Well, I have a real lack of understanding of my power supply issue that I am hoping I can get some help with from you folks. I realize no one is really familiar with this circuit, but it should be basic power supply principals. The power supply has two voltage regulators. Output directly from these two regulators supplies B+ to the two output buffer tubes, one B+ for each channel. An RC filter is then coupled to the output of each voltage regulator, which supplies the B+ for V1/V2, the first and second stages, again one for each channel. The design intent here is to apply additional filtering to the very sensitive initial stages.
Now here's where things get weird. If I measure the AC component of the voltage, I get about 0.3 mV RMS coming directly out of the regulator. However, after the RC filter this value is about 1.1 mV RMS! Same results for both regaultors/channels. If I hook the B+ supplies up the intended way I get much more 120 Hz hum than if I hook them up "backwards." Yesterday I unsoldered the filter capacitors so I just have the voltage out of the regulator and some drop over a 1k resistor. This significantly improved 120 Hz hum, but I know things are not right and can be improved. Besides, I need to understand why this is happening!
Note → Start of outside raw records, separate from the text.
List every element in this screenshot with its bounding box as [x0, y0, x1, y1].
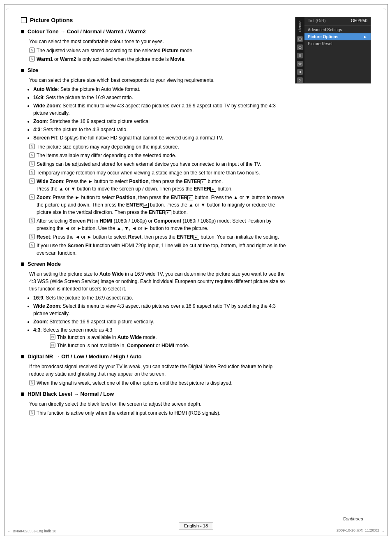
- digital-nr-heading: Digital NR → Off / Low / Medium / High /…: [21, 353, 287, 360]
- size-bullet-screen-fit: Screen Fit: Displays the full native HD …: [33, 134, 287, 142]
- size-note-icon-1: N: [29, 144, 35, 149]
- size-note-icon-overscan: N: [29, 242, 35, 248]
- screen-mode-heading: Screen Mode: [21, 261, 287, 267]
- size-note-2: N The items available may differ dependi…: [29, 152, 287, 159]
- hdmi-black-note-1: N This function is active only when the …: [29, 409, 287, 417]
- colour-tone-section: Colour Tone → Cool / Normal / Warm1 / Wa…: [21, 28, 287, 63]
- heading-checkbox-icon: [21, 17, 27, 23]
- screen-mode-body: When setting the picture size to Auto Wi…: [29, 270, 287, 293]
- screen-mode-sub-note-1-text: This function is available in Auto Wide …: [57, 334, 287, 341]
- size-bullet-4-3: 4:3: Sets the picture to the 4:3 aspect …: [33, 126, 287, 133]
- svg-text:?: ?: [299, 79, 301, 82]
- size-bullet-auto-wide: Auto Wide: Sets the picture in Auto Wide…: [33, 86, 287, 93]
- menu-picture-options-label: Picture Options: [308, 35, 338, 39]
- svg-text:N: N: [31, 411, 34, 415]
- menu-row-picture-options: Picture Options ►: [304, 33, 371, 40]
- bullet-square-icon-3: [21, 262, 24, 266]
- size-note-zoom-text: Zoom: Press the ► button to select Posit…: [37, 194, 287, 216]
- menu-right: Tint (G/R) G50/R50 Advanced Settings Pic…: [304, 17, 371, 83]
- menu-image-container: Picture: [295, 17, 371, 421]
- page-container: ⌐ ¬ └ ┘ Picture Options Colour Tone → Co…: [4, 4, 388, 536]
- page-number-box: English - 18: [179, 522, 213, 529]
- svg-point-31: [299, 46, 301, 49]
- note-icon-1: N: [29, 47, 35, 53]
- screen-mode-bullet-16-9: 16:9: Sets the picture to the 16:9 aspec…: [33, 294, 287, 302]
- menu-icon-channel: [297, 53, 303, 58]
- size-note-screen-fit-text: After selecting Screen Fit in HDMI (1080…: [37, 217, 287, 232]
- continued-text: Continued _: [343, 516, 367, 521]
- size-note-1: N The picture size options may vary depe…: [29, 143, 287, 151]
- corner-mark-tr: ¬: [383, 7, 385, 11]
- size-note-overscan: N If you use the Screen Fit function wit…: [29, 242, 287, 257]
- colour-tone-note-1-text: The adjusted values are stored according…: [37, 47, 287, 54]
- size-note-4-text: Temporary image retention may occur when…: [37, 169, 287, 176]
- svg-text:N: N: [31, 153, 34, 157]
- svg-text:N: N: [51, 343, 54, 347]
- svg-text:N: N: [31, 144, 34, 149]
- menu-icon-setup: [297, 61, 303, 67]
- hdmi-black-note-1-text: This function is active only when the ex…: [37, 409, 287, 417]
- size-note-overscan-text: If you use the Screen Fit function with …: [37, 242, 287, 257]
- corner-mark-bl: └: [7, 529, 9, 534]
- picture-options-heading: Picture Options: [21, 17, 287, 23]
- menu-icon-sound: [297, 44, 303, 50]
- size-bullet-16-9: 16:9: Sets the picture to the 16:9 aspec…: [33, 94, 287, 101]
- size-note-1-text: The picture size options may vary depend…: [37, 143, 287, 151]
- size-note-wide-zoom: N Wide Zoom: Press the ► button to selec…: [29, 178, 287, 193]
- digital-nr-note-1-text: When the signal is weak, select one of t…: [37, 379, 287, 387]
- size-note-3: N Settings can be adjusted and stored fo…: [29, 160, 287, 168]
- menu-tint-label: Tint (G/R): [308, 19, 326, 23]
- bullet-square-icon-2: [21, 69, 24, 72]
- menu-box: Picture: [295, 17, 371, 84]
- picture-side-label: Picture: [298, 21, 302, 32]
- screen-mode-sub-note-icon-1: N: [50, 334, 55, 340]
- size-note-screen-fit: N After selecting Screen Fit in HDMI (10…: [29, 217, 287, 232]
- size-note-icon-zoom: N: [29, 194, 35, 200]
- size-note-zoom: N Zoom: Press the ► button to select Pos…: [29, 194, 287, 216]
- size-note-reset: N Reset: Press the ◄ or ► button to sele…: [29, 233, 287, 241]
- hdmi-black-body: You can directly select the black level …: [29, 400, 287, 408]
- size-bullet-list: Auto Wide: Sets the picture in Auto Wide…: [33, 86, 287, 142]
- svg-text:N: N: [31, 195, 34, 199]
- menu-icon-input: [297, 69, 303, 75]
- size-note-icon-screen-fit: N: [29, 218, 35, 223]
- screen-mode-sub-note-2: N This function is not available in, Com…: [50, 342, 287, 349]
- screen-mode-bullet-list: 16:9: Sets the picture to the 16:9 aspec…: [33, 294, 287, 349]
- menu-icon-support: ?: [297, 77, 303, 83]
- svg-rect-30: [298, 38, 302, 40]
- note-icon-2: N: [29, 56, 35, 62]
- digital-nr-note-icon-1: N: [29, 380, 35, 385]
- svg-text:N: N: [31, 179, 34, 183]
- screen-mode-sub-note-1: N This function is available in Auto Wid…: [50, 334, 287, 341]
- size-heading: Size: [21, 67, 287, 73]
- size-note-icon-reset: N: [29, 234, 35, 239]
- svg-text:N: N: [31, 162, 34, 166]
- menu-picture-reset-label: Picture Reset: [308, 42, 332, 46]
- svg-text:N: N: [31, 218, 34, 223]
- hdmi-black-title: HDMI Black Level → Normal / Low: [28, 391, 114, 397]
- page-footer: English - 18: [5, 522, 387, 529]
- picture-options-title: Picture Options: [30, 17, 73, 23]
- digital-nr-body: If the broadcast signal received by your…: [29, 363, 287, 378]
- digital-nr-title: Digital NR → Off / Low / Medium / High /…: [28, 353, 142, 360]
- size-note-wide-zoom-text: Wide Zoom: Press the ► button to select …: [37, 178, 287, 193]
- size-note-3-text: Settings can be adjusted and stored for …: [37, 160, 287, 168]
- svg-text:N: N: [31, 235, 34, 239]
- size-body: You can select the picture size which be…: [29, 77, 287, 84]
- doc-info-right: 2009-10-26 오전 11:20:02: [337, 528, 379, 533]
- menu-sidebar: Picture: [295, 17, 371, 83]
- screen-mode-sub-note-2-text: This function is not available in, Compo…: [57, 342, 287, 349]
- size-note-icon-wide-zoom: N: [29, 178, 35, 184]
- svg-text:N: N: [31, 57, 34, 61]
- digital-nr-note-1: N When the signal is weak, select one of…: [29, 379, 287, 387]
- size-note-icon-3: N: [29, 161, 35, 167]
- svg-point-35: [299, 63, 301, 65]
- colour-tone-note-1: N The adjusted values are stored accordi…: [29, 47, 287, 54]
- menu-row-advanced: Advanced Settings: [304, 26, 371, 33]
- size-section: Size You can select the picture size whi…: [21, 67, 287, 257]
- svg-text:N: N: [51, 335, 54, 339]
- menu-tint-value: G50/R50: [351, 19, 367, 23]
- hdmi-black-heading: HDMI Black Level → Normal / Low: [21, 391, 287, 397]
- bullet-square-icon-5: [21, 392, 24, 396]
- size-note-icon-4: N: [29, 169, 35, 175]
The big question is why does the presence of the filter capacitor introduce more B+ ripple?? The only way I can see this being possible is if the ground that the capacitor is tied to actually has ripple. Why that would be, I do not know, but I've postulated that it *could* be from an unbalance in the voltage doubler. I have a scope, but I'm having a hard time getting good noise-free signals at these low ripple voltages, I'm sure because of my lack of experience/measurement technique. The DMM AC voltage method seems to be reasonable for relative assessments, but I relaize it means nothing in absolute terms. However, with the filter caps removed I now measure about 1.4 mV RMS on one channel and 2.4 mV RMS on the other channel at the output of the phono stage. The difference could be tied to the asymmetry of one of the B+ voltage regulators being used to lift the heater supply potential. Other than that, I don't know why they would be different.
I would certainly apprecaite any suggestions and/or things to check to help diagnose this. In the absence of anything else, I was thinking about using a choke in each B+ supply to V1/V2 as that's a filtering method that does not require reference to ground. However, there may be other issues going on (like ripple being induced in the CCS) if the ground has ripple, so my instinct is to try to determine and fix the root cause first.
Last edited by turbotoy on Thu May 09, 2013 9:19 pm; edited 1 time in total (Reason for editing : Fix typo.)